My wife is so hurt by my mother’s actions that she has stopped speaking to her. She won’t invite her over, and if I do, she leaves with both children. At first my mother didn’t clue in, but now she’s starting to, and I feel a massive war is brewing which won’t be good for anyone.
How do I negotiate this?
Unfavourable grandparenting
You, your mom and your wife are three mature adults who need to sit down and have a conversation. Naming the elephant in the room, in this case having a favourite, brings the issue right out into the open. There’s no point wasting time pretending it isn’t happening.
Call your mom out nicely; she obviously still loved you as a child and still does. For whatever reason, her natural way is to prefer one child/grandchild. Explain to her how it made you feel as a child, without hurting her, and how you don’t want those same feelings for your child. Show her how easy it is to love them both, especially when they’re babies.
And calmly point out why your wife behaves the way she does – she’s a normal protective mother who only wants what’s best for BOTH her children.
I am not a grandparent, but my understanding is that the only thing better than a grandchild is two grandchildren. It may take your mom awhile to get her head around it but work with her. It’ll be beneficial for everyone.
FEEDBACK Regarding the fed-up groom (Jan. 6):
Reader – “As a woman and wife who has two sisters who are selfish, I have some points to share:
“1) the bridesmaids always walk down the aisle before the bride, so just get over that. If she’s in the wedding party, you will see her face first!
“2) the bridesmaid does NOT have to walk with someone (that is decided by you and your fiancé), but personally I feel this option says, ‘hey look at me.’
“3) yes, this greedy sister-in-law can upset you, but you can’t let it ruin ‘your day.’ Your wife should establish ground rules only if she feels the need to do so. Bring it up gently, so you don’t insult/hurt anyone’s feelings.
“4) This sister is not ‘your problem to fix’; she’s used to the attention. If she wants to walk alone, let her. Let her have a different colour of dress (if she wants) if there are other bridesmaids. Be accommodating until the wedding is over. Then new rules apply because now you’re defending your wife and home and potential mother of your children.
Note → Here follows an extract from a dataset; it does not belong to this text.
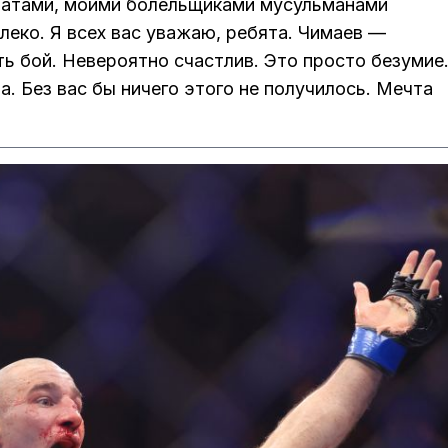
натами, моими болельщиками мусульманами
леко. Я всех вас уважаю, ребята. Чимаев —
ть бой. Невероятно счастлив. Это просто безумие
а. Без вас бы ничего этого не получилось. Мечта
But these rules need to be laid out before the marriage takes place.
“Remember you’re not just marrying your selfless partner; you’re marrying her whole family and that includes the SELFISH sister too.
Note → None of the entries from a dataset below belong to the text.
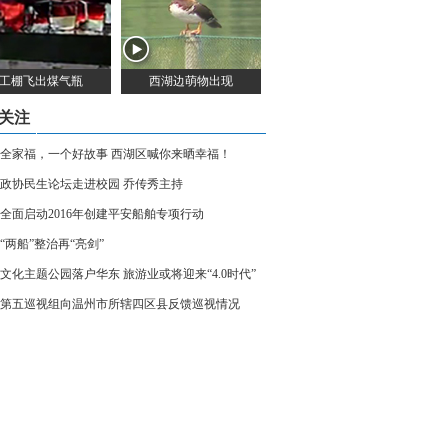
工棚飞出煤气瓶
西湖边萌物出现
关注
全家福，一个好故事 西湖区喊你来晒幸福！
政协民生论坛走进校园 乔传秀主持
全面启动2016年创建平安船舶专项行动
“两船”整治再“亮剑”
文化主题公园落户华东 旅游业或将迎来“4.0时代”
第五巡视组向温州市所辖四区县反馈巡视情况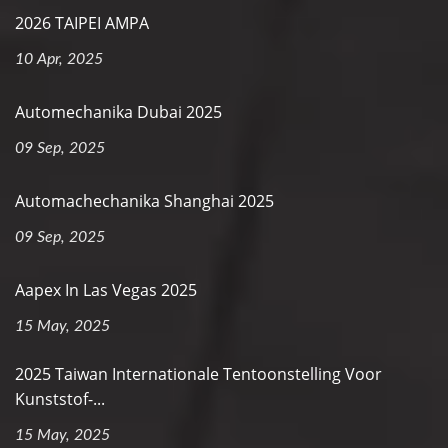
2026 TAIPEI AMPA
10 Apr, 2025
Automechanika Dubai 2025
09 Sep, 2025
Automachechanika Shanghai 2025
09 Sep, 2025
Aapex In Las Vegas 2025
15 May, 2025
2025 Taiwan Internationale Tentoonstelling Voor
Kunststof-...
15 May, 2025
“But…. if it isn’t bothering the bride, why does it bother you?”
Last week I drove to my daughter’s school to pick her up. I saw a friend, so I pulled over to the side of the road instead of getting into the pickup line. We were standing outside of our cars chatting when another woman screeched up behind us, parked her car and got out.
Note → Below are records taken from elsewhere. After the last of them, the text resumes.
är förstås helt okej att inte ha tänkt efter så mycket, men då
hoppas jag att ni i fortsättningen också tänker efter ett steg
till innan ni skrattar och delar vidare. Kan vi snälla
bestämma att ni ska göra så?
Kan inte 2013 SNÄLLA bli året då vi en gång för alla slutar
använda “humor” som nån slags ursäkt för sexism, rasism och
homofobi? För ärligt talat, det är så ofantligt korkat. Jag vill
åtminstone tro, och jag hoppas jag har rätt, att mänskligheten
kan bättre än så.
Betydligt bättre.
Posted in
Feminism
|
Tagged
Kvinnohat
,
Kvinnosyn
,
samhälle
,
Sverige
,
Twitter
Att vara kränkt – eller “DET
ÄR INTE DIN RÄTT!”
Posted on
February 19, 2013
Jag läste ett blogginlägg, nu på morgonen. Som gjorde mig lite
She looked over and smiled so I calmly pointed out that she had parked directly in front of someone’s driveway. I was totally shocked when she waved me away and said, “I’ll only be a minute.”
Who does this woman think she is?!?
Bad Etiquette
Some people are extremely entitled, and it comes out in ways that would never even cross your mind. This woman needed a place to park, and she found one, albeit illegal and dangerous. She wrongly (or rightly) assumes that she could move her car quickly if needed. That’s not the point.